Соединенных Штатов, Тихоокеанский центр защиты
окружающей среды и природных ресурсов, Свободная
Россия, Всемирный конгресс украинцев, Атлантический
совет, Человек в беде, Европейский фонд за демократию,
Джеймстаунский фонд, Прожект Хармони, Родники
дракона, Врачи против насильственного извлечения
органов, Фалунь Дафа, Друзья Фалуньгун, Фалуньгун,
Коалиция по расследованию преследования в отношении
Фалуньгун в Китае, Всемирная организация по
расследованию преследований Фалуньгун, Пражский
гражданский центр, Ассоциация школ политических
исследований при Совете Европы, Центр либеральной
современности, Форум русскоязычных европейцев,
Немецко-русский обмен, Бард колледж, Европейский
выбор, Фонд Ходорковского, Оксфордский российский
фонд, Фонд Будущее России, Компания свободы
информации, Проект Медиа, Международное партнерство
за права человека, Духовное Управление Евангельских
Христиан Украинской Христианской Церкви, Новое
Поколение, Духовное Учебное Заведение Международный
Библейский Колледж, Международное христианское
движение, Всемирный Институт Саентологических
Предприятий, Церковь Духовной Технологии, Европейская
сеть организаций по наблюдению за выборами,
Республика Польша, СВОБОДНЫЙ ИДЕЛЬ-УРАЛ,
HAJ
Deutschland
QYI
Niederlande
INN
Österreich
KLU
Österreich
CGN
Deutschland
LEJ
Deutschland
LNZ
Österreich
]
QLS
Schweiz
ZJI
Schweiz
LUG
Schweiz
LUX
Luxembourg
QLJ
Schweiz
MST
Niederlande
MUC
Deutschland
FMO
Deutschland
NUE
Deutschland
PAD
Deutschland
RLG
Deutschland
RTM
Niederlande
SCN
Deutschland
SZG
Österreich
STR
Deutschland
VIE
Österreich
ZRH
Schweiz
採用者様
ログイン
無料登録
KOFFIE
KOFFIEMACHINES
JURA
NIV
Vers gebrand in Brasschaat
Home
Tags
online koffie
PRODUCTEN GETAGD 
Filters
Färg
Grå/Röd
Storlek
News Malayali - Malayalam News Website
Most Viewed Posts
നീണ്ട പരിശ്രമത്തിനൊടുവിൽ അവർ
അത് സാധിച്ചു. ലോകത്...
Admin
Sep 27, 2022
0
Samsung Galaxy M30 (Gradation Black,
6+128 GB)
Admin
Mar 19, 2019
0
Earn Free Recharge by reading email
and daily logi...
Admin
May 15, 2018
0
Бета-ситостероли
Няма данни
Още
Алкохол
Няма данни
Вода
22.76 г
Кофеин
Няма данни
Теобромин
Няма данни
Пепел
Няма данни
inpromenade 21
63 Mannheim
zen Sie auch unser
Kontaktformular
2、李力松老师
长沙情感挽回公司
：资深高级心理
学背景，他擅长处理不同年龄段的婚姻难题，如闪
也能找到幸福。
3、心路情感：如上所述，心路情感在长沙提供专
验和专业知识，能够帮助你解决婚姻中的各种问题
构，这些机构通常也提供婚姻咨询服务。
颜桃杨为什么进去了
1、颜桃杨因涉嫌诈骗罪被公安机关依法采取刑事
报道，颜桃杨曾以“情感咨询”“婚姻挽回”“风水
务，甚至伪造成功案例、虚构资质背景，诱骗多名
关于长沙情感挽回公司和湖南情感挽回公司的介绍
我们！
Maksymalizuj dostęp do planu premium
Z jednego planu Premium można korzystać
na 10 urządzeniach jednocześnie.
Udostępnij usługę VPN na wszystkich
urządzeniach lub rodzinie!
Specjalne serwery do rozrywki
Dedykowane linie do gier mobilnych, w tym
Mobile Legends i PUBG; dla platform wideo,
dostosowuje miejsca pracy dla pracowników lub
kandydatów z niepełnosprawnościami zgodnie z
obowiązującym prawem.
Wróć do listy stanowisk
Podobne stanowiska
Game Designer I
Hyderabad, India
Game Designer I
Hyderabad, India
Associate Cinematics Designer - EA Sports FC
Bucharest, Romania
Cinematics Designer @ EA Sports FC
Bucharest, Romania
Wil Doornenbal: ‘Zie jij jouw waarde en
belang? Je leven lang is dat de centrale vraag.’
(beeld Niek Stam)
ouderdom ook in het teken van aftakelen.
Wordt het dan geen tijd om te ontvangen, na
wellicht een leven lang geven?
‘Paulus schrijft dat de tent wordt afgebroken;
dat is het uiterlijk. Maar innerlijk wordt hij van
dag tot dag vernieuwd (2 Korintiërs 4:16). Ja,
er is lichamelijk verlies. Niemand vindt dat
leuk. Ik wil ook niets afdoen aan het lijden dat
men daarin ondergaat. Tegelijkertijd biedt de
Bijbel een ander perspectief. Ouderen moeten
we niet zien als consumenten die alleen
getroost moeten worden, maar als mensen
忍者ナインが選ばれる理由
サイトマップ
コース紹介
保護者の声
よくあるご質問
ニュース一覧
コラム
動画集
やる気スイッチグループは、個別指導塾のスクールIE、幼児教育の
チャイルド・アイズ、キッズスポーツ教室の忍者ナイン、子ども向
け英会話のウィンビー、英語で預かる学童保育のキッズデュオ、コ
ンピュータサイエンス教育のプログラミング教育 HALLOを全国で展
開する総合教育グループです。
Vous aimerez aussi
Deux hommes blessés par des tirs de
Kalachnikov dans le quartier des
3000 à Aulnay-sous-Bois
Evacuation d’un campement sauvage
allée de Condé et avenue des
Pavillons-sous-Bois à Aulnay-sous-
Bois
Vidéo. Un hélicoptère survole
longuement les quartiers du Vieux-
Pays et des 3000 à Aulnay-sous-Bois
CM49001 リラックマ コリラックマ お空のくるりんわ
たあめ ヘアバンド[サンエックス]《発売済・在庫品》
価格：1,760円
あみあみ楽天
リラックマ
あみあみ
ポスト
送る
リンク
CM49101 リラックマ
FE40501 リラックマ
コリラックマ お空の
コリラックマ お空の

++++++++++++++++++++

TASK ITEM ::
Set the material down exactly as written, starting at its first line. The line containing "за права человека, Духовное" is the last one to include.

ANSWER TO THE EXERCISE ::
Соединенных Штатов, Тихоокеанский центр защиты
окружающей среды и природных ресурсов, Свободная
Россия, Всемирный конгресс украинцев, Атлантический
совет, Человек в беде, Европейский фонд за демократию,
Джеймстаунский фонд, Прожект Хармони, Родники
дракона, Врачи против насильственного извлечения
органов, Фалунь Дафа, Друзья Фалуньгун, Фалуньгун,
Коалиция по расследованию преследования в отношении
Фалуньгун в Китае, Всемирная организация по
расследованию преследований Фалуньгун, Пражский
гражданский центр, Ассоциация школ политических
исследований при Совете Европы, Центр либеральной
современности, Форум русскоязычных европейцев,
Немецко-русский обмен, Бард колледж, Европейский
выбор, Фонд Ходорковского, Оксфордский российский
фонд, Фонд Будущее России, Компания свободы
информации, Проект Медиа, Международное партнерство
за права человека, Духовное Управление Евангельских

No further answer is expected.